This was the law in the United Kingdom until it was repealed in the early 1950s by the Fraudulent Mediums Act.

The philosophy of the Witchcraft Act was incorporated into the law of South Australia following settlement in 1836. In 1936 the Police Act was passed which provided that, "every person pretending to tell fortunes shall be deemed a rogue and a vagabond."

This was the offence of which Mary Arriola was convicted in June 1943.

Arriola appealed her conviction to the South Australian Supreme Court. That judgement can be found in the 1943 Volume of the State Reports (South Australia) pages 175-191.

The appeal Court upheld the decision of the Magistrate who had convicted Arriola but decided that no penalty would be inflicted upon her. However, her legal expenses of the appeal would have been considerable.

The decision of the Supreme Court was not unanimous.

One judge, Mr Justice Mayo, dissented arguing that the word "pretending" requires an intent to deceive, which was absent in this case. The majority verdict equated "pretending" with "professing" and, as such, the intent to deceive was irrelevant.

In 1953 the Summary Offences Act replaced the Police Act. Fortune Telling was still an offence but a fortune teller was no longer a "rogue and a vagabond". In the mid 1980s the provisions against fortune telling were repealed.

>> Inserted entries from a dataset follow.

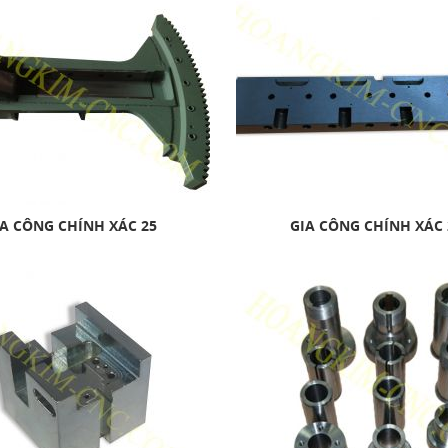
A CÔNG CHÍNH XÁC 25
GIA CÔNG CHÍNH XÁC 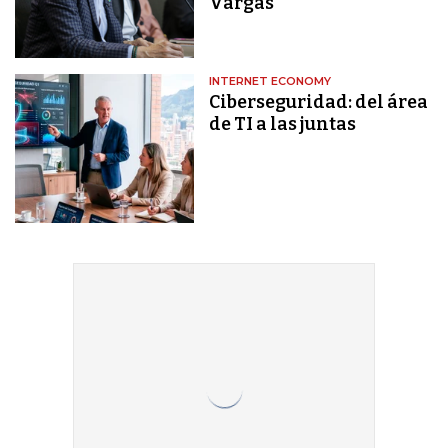
Vargas
INTERNET ECONOMY
Ciberseguridad: del área
de TI a las juntas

However, witchcraft and its use in fortune telling is still a crime in South Australia. It carries a maximum gaol term of two years. The reason for there never being any prosecutions – despite articles about witches appearing from time to time in popular magazines – is that the government is committed to religious pluralism and in addition does not want to make itself appear foolish.

The reason why witchcraft is still a crime is that the government fears losing some of the Christian vote if witchcraft is legalised.

Witchcraft is probably taken more seriously in America and Britain than in Australia. For example, in 1984 a builder, Bernard Pratt, submitted plans for construction of two houses in Exeter (Britain) to the Council. Elizabeth Oakland, a self proclaimed witch, objected that the houses would block her flight path when taking off on her broomstick. Pratt wanted the broomstick modified for vertical take-off. Oakland’s objection was accepted on grounds that witches are a "maligned minority group".

Mary Arriola returned to her role of minister at St Mary's and – as far as I could find out – continued until her death in the 1970s.

Mary Arriola's prosecution for fortune telling is the nearest South Australia has come to a witch hunt. The figure of those who died in the European witch craze of previous centuries is unknown – estimates vary from tens of thousands to millions. These dark shades from our past have perhaps not yet been laid to rest.